Tuesday, 8 June 2021

Malevolent Designer News - More Evidence of Sheer Nastiness with SARS-CoV-2

New findings show that a Covid-19 infections can provoke an auto-immune response to give long-term health problems.
Many patients with COVID-19 produce immune responses against their body's own tissues or organs, finds study

The more we find out about the effects of the SARS-CoV-2 virus, currently responsible for the Covid-19 pandemic, the more it looks like Creationism's intelligent [sic] designer went to great lengths of sheer nastiness when it designed this virus - If you believe that tosh, that is!

In an open access paper published a few days ago in the journal Clinical & Experimental Immunology, a group of researchers led by Professor Alex Richter, of the University of Birmingham, show that some patients infected with the virus go on to produce antibodies against their own body tissues and so develop systemic symptoms not directly related to the virus itself:
The antibodies we identified are similar to those that cause a number of skin, muscle and heart autoimmune diseases.

We don’t yet know whether these autoantibodies are definitely causing symptoms in patients and whether this is a common phenomenon after lots of infections or just following COVID-19. These questions will be addressed in the next part of our study.

Professor Alex Richter, First author
Clinical Immunology Service,
Institute for Immunology and Immunotherapy,
University of Birmingham, Birmingham, UK
Abstract

COVID-19 has been associated with both transient and persistent systemic symptoms that do not appear to be a direct consequence of viral infection. The generation of autoantibodies has been proposed as a mechanism to explain these symptoms. To understand the prevalence of autoantibodies associated with SARS-CoV-2 infection, we investigated the frequency and specificity of clinically relevant autoantibodies in 84 individuals previously infected with SARS-CoV-2, suffering from COVID-19 of varying severity in both the acute and convalescent setting. These were compared with results from 32 individuals who were on ITU for non-COVID reasons.
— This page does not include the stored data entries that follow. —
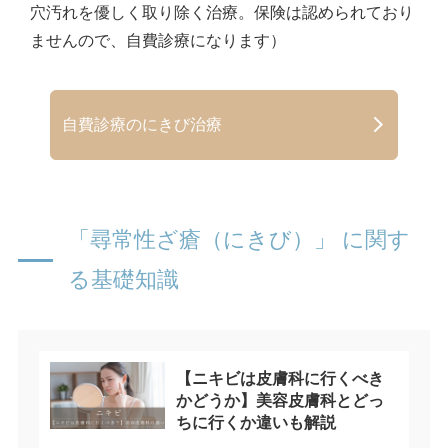
穴汚れを優しく取り除く治療。保険は認められており
ませんので、自費診療になります）
自費診療のにきび治療
「尋常性ざ瘡（にきび）」 に関す
る基礎知識
【ニキビは皮膚科に行くべき
かどうか】美容皮膚科とどっ
ちに行くか違いも解説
We demonstrate a higher frequency of autoantibodies in the COVID-19 ITU group compared with non-COVID-19 ITU disease control patients and that autoantibodies were also found in the serum 3-5 months post COVID-19 infection. Non-COVID patients displayed a diverse pattern of autoantibodies; in contrast, the COVID-19 groups had a more restricted panel of autoantibodies including skin, skeletal muscle and cardiac antibodies. Our results demonstrate that respiratory viral infection with SARS-CoV-2 is associated with the detection of a limited profile of tissue-specific autoantibodies, detectable using routine clinical immunology assays. Further studies are required to determine whether these autoantibodies are specific to SARS-CoV-2 or a phenomenon arising from severe viral infections and to determine the clinical significance of these autoantibodies.
In this detailed study of a range of different tissues, we showed for the first time that COVID-19 infection is linked to production of selective autoantibodies. More work is needed to define whether these antibodies contribute to the long-term consequences of SARS-CoV-2 infection and hence could be targeted for treatment.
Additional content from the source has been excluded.